Deploying scalable Django app on Kubernetes

In our company, we decided to move from AWS world with docker/docker-compose orchestration to Kubernetes. I thought it will be an easy task, hoping to leverage my (definitely limited) devops experiences from the past few years. Surprisingly, I hit the ground hard.

Don't get me wrong, Kubernetes (k8s) is really a beautiful piece of software and Google Cloud Platform is much nicer and intuitive to work with than AWS. But the beautiful abstraction of k8s comes with its costs.

I assume that the reader has basic knowledge about how Kubernetes works and how deployments et cetera are created. Most of the inspiration for this came from the following:

  1. Scalable and resilient django
  2. Django-Redis-Posgresql + the second part (git dir)

What I missed in the above though was a concrete example.

Our old solution was having everything in a quite simple docker-compose.yml's files with external environment files for different environments. So this was the baseline.

Here I want to summarize how I deployed (IMO) a pretty standard, highly scalable application in Django.
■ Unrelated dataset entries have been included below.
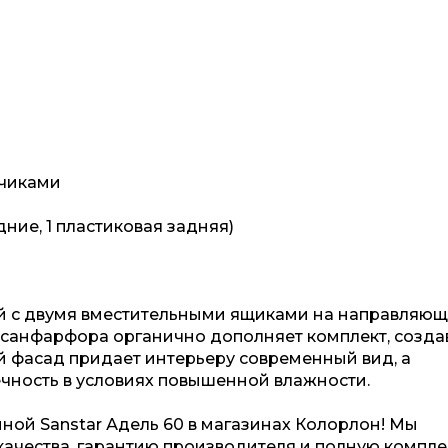
й
дчиками
ние, 1 пластиковая задняя)
й с двумя вместительными ящиками на направляю
 санфарфора органично дополняет комплект, созда
 фасад придает интерьеру современный вид, а
чность в условиях повышенной влажности.
ной Sanstar Адель 60 в магазинах Колорлон! Мы
ачества, гарантию производителя и полную компл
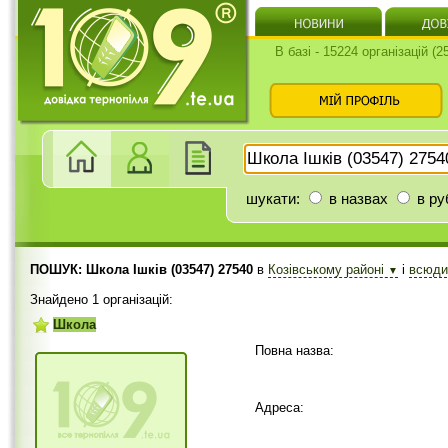
В базі - 15224 організацій (
шукати:
в назвах
в ру
ПОШУК: Школа Ішків (03547) 27540
в
Козівському районі
і
всюд
▼
Знайдено 1 організацій:
Школа
Повна назва:
Адреса:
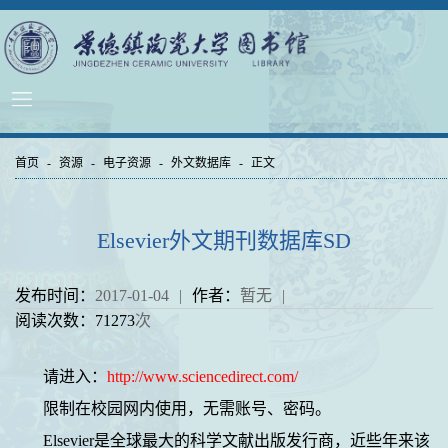
首页
-
资源
-
电子资源
-
外文数据库
-
正文
Elsevier外文期刊数据库SD
发布时间：
2017-01-04
|
作者：
暂无
|
阅读次数：
71273
次
请进入：
http://www.sciencedirect.com/
限制在校园网内使用，无需账号、密码。
Elsevier
是全球最大的科学文献出版发行商，近些年来该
These were my requirements:

  1. stateless django-workers - the logic, the core, the heart of the solution. Main django application must be stateless to allow...
  2. horizontal scalability for django-workers - being able to scale the app simply by adding additional workers
  3. scalable cache - redis in master-slave configuration, enabling adding additional slaves on fly.
  4. managed db - in the Google Cloud SQL (postgresql)
  5. decoupled - db, cache, django-workers are on their own
  6. static-files hosted on google CDN (google cloud storage)
  7. cheap - leveraging k8s' autoscaling to save money during the low load but being able to spike during high seasons
  8. secure - following up to date security recommendations
  9. multienvironment - minimizing distance from testing (staging) and production environment (and maintanance)
  10. maintainable - ideally using CI for new releases, leveraging helm, development must be still possible without any layer of containerizing, simple python manage.py runserver must bring up the server without any issues.
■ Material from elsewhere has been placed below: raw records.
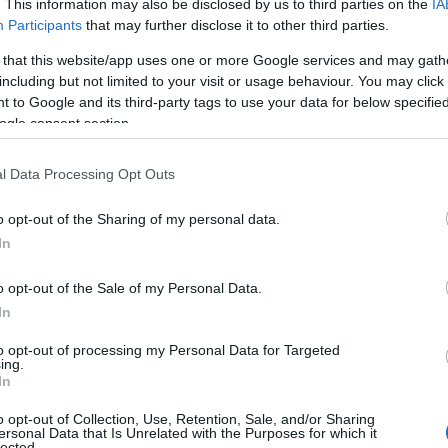
. This information may also be disclosed by us to third parties on the
IA
Ε
Participants
that may further disclose it to other third parties.
0
 that this website/app uses one or more Google services and may gath
including but not limited to your visit or usage behaviour. You may click 
Ε
ρ
 to Google and its third-party tags to use your data for below specifi
π
ogle consent section.
ερειάρχη Στερεάς Ελλάδας Φάνη Σπανό, με
Π
ύν τη διαδρομή μέσα από το σηματοδοτημένο
0
l Data Processing Opt Outs
ομέτρων, από τη θέση «Άγιος» έως το Ιερό
Ά
υ Ρώσσου στο Προκόπι.
o opt-out of the Sharing of my personal data.
ο
Φ
In
σ
γματοποιήθηκε με τη συνδρομή του ΚΤΕΛ Ν.
0
o opt-out of the Sale of my Personal Data.
φερειακής Ενότητας Εύβοιας, ενώ κατά τη
In
καν νερά, χυμοί, τρόφιμα, καθώς και
Σ
β
έλα.
to opt-out of processing my Personal Data for Targeted
Ε
ing.
Ό
In
στήριξη της Ιεράς Μητροπόλεως Χαλκίδος,
Ρ
τ
o opt-out of Collection, Use, Retention, Sale, and/or Sharing
αι σε συνεργασία με τους Δήμους Διρφύων –
φ
ersonal Data that Is Unrelated with the Purposes for which it
lected.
Here is my solution and it's being described below. You can find a settings.py file in the repository as well, so you know what values maps from the Kubernetes elements into django app.

Database

Using GCP SQL required the following steps:

  1. creating a new GCP DB
  2. migrating the existing AWS RDS database

Creating new SQL instance and database

That's easy. Go to SQL overview and create a new SQL instance, ideally provisioning an internal IP address on the same network as your cluster (by default you have only one: default, so if you don't know what this means, just ignore it). Create a new user myappuser (choose whatever username of course) using the Web UI, as well as create a new DB djangoappdb next to the default postgres. The db user, the password, db name and IP address must be later specified in the configs - django app obviously needs them.

Migrating existing database

I needed to dump the existing PostgreSQL instance in amazon RDS. The easiest for me was to go to the docker machine with the production instance and do:

$ docker exec -ti djangoapp sh

# had to install postgresql on my alpine base image
# $ apk update
# $ apk add postgresql 

# now the dump, where I could reuse the containers env vars
pg_dump -h $DJANGO_APP_DB_HOST -U $DJANGO_APP_USER --no-owner --format=plain $DJANGO_APP_DB_NAME > dump.sql  # now insert $DJANGO_APP_DB_PASSWORD  

This gave me copy of my production DB. To be able to import it into Google SQL, I had to remove the following lines starting on 20th line in the dump:

CREATE EXTENSION IF NOT EXISTS plpgsql WITH SCHEMA pg_catalog;  
--
-- Name: EXTENSION plpgsql; Type: COMMENT; Schema: -; Owner: -
--
COMMENT ON EXTENSION plpgsql IS 'PL/pgSQL procedural language';  

it's probably something by default available on AWS RDS but not in Google SQL. I really didn't care. After the removal, I could proceed further.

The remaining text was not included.